Re: Pollard's kangaroo ECDLP solver

if 260 pubkeys in 110bit, then how much time it will take ?

The quick and easy answer would be to look at how long it took to solve #110...roughly 2 days. You could take the 2 days and times that by 260 to get a quick and easy answer however, we know that the tames generated while searching for each pubkey would be used/valid for each subsequent pubkey.
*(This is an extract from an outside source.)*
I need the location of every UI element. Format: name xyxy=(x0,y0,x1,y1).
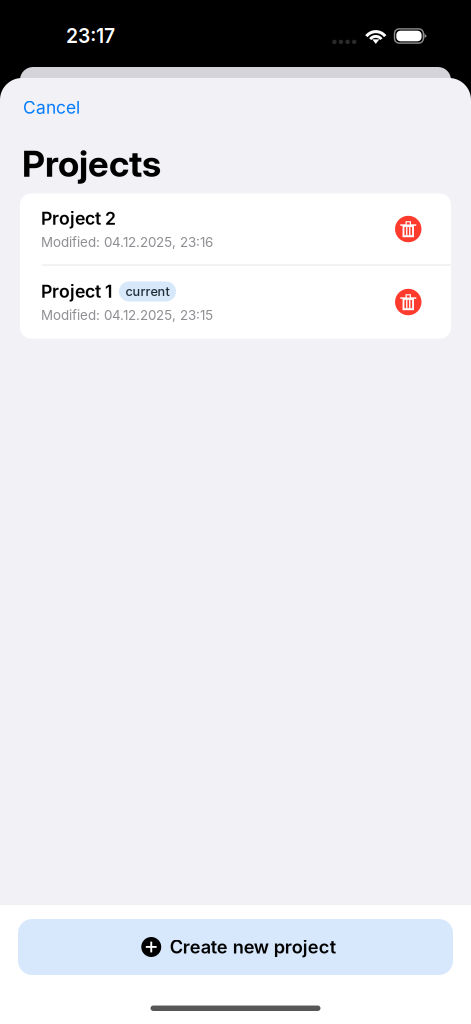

I think if one had 260 GPUs, each searching for 1 of the 260 pubkeys, and doing a daily merge/collision check, it would be much faster than the 2 x 260 days, but no way to be 100% certain.

Are all 260 in the 110 range?

16 out of 260 will be in 110bit range

Why are you searching 16 pubkeys at once in 110bit when there's only one pubkey for #110?

Runtime increases linearly with respect to the number of pubkeys, and when solving 1 pubkey, the runtime is already exponentially high, so you can't really find pubkeys quicker by batching them together in the same command invocation.

Brainless is not looking for pubkey #110; he is looking for #120's pubkey inside 2^110 range via shifting #120's pubkey. Ultimately he has shrank the range by a factor of 2^10 = 1024 but needs to run the program for each pubkey or integrate runs with the 260 pubkeys.